Google's bid to purchase the Internet advertising firm DoubleClick was scrutinized today in hearings by Rep. Bobby Rush (D-Ill), Chairman of the Congressional Subcommittee on Commerce, Trade, and Consumer Protection and by Sen. Herb Kohl (D-Wi), Chairman of the Subcommittee on Antitrust, Competition Policy, and Consumer Rights. Rush & Kohl have been critical of the proposed $3.1 billion acquisition which is still subject to FTC approval.
Part of what makes this deal complicated is the somewhat sketchy history of DoubleClick itself.
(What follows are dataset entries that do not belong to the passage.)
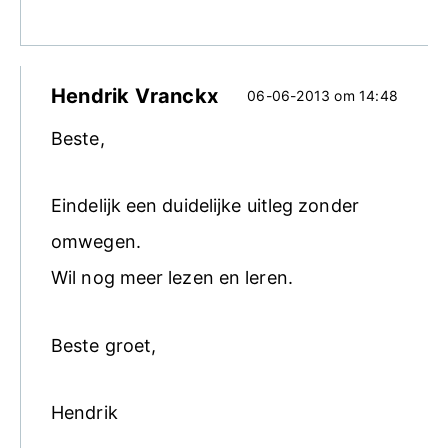
Hendrik Vranckx
06-06-2013 om 14:48
Beste,
Eindelijk een duidelijke uitleg zonder
omwegen.
Wil nog meer lezen en leren.
Beste groet,
Hendrik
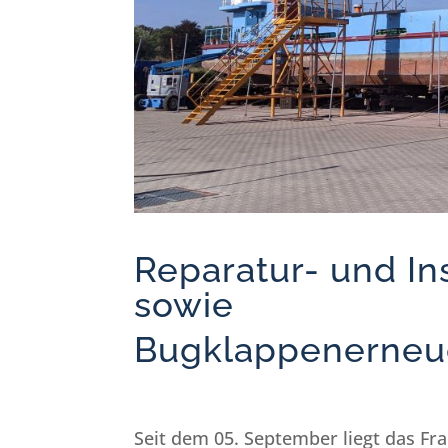
Reparatur- und I
sowie
Bugklappenerneu
Seit dem 05. September liegt das F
Its ill fated “intelligent” targeting service for advertisers raised concerns about online privacy. DoubleClick's new service was controversial because it supposedly used online and offline data to construct profiles of consumers to target advertising. DoubleClick was forced to scrap its controversial targeting system and settled all of its Federal and state lawsuits by 2002. The acquisition of a firm which was temporarily branded as a violator of privacy rights has exacerbated fears of potential future privacy abuses.
As Cord Blomquist and I recently stated:
“DoubleClick paid its due through a number of high cost settlements with several governments in the
; it should not be branded a habitual infringer of consumer privacy because of that. Letting existing laws deal with potential privacy abuses is better than destroying billions of dollars of shareholder, advertiser, and consumer value through preventing efficient acquisitions.” United States
In short, corporations, like people, are innocent until proven guilty.
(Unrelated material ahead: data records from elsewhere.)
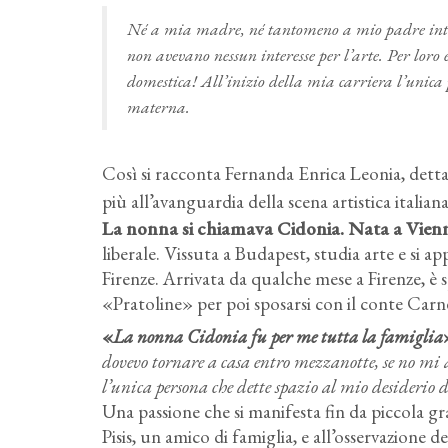
Né a mia madre, né tantomeno a mio padre intere
non avevano nessun interesse per l’arte. Per loro 
domestica! All’inizio della mia carriera l’unica
materna
.
Così si racconta Fernanda Enrica Leonia, detta
più all’avanguardia della scena artistica italian
La nonna si chiamava Cidonia. Nata a Vienn
liberale. Vissuta a Budapest, studia arte e si a
Firenze. Arrivata da qualche mese a Firenze, è s
«Pratoline» per poi sposarsi con il conte Carn
«
La nonna Cidonia fu per me tutta la famiglia
dovevo tornare a casa entro mezzanotte, se no mi 
l’unica persona che dette spazio al mio desiderio d
Una passione che si manifesta fin da piccola g
Pisis, un amico di famiglia, e all’osservazione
The least nebulous criticism (dare I say “substantive”?) of the proposed acquisition was a 51 page (that's 8.2 ounces of paper) analysis written by Robert W. Hahn and Hal J. Singer. Their 108 footnote research extravaganza replete with Herfindahl-Hirschman Index (HHI) calculations and other statistical trust busting tools would have pleased most law professors. They come to the conclusion that Google would become a price-maker if it acquired DoubleClick's sizable image based advertising business. Google hopes to use DoubleClick's vast consumer behavior data to compete with Yahoo!, who is currently the dominant online image based advertising firm.
Their paper is an interesting one, but ignores several key facts:
- The nature of the internet makes online image advertising highly contestable, prohibiting Google from charging a monopoly price.
- The HHI is a silly exercise in applied mathematics, not a reflection of competitiveness.
- The paper only distinguished between text and image ads once on page 14. DoubleClick's expertise is image based advertising. Yahoo! is currently the king of online image advertising. DoubleClick combined with Google could begin to challenge their hegemony, actually increasing competition for image based advertising.
- The market is a dynamic process and not a static slice in time. This paper may reflect reality immediately after the acquisition, but economic realities have a funny way of changing . . . constantly.
Online image advertising is a growing market that would be more competitive with Google's acquisition of DoubleClick. But let's say I'm wrong and Google's acquisition turns into a textbook case of a monopoly that restrains trade, limits innovation, and destroys competition through predation or collusion (the first private company in history to do so). Wouldn't Hahn and Singer love that? It would be the first time that they could justifiably argue for the use of antitrust laws to bust up a company. Let's not punish a company until it's actually become a monopoly, not based on the suspicion that it might.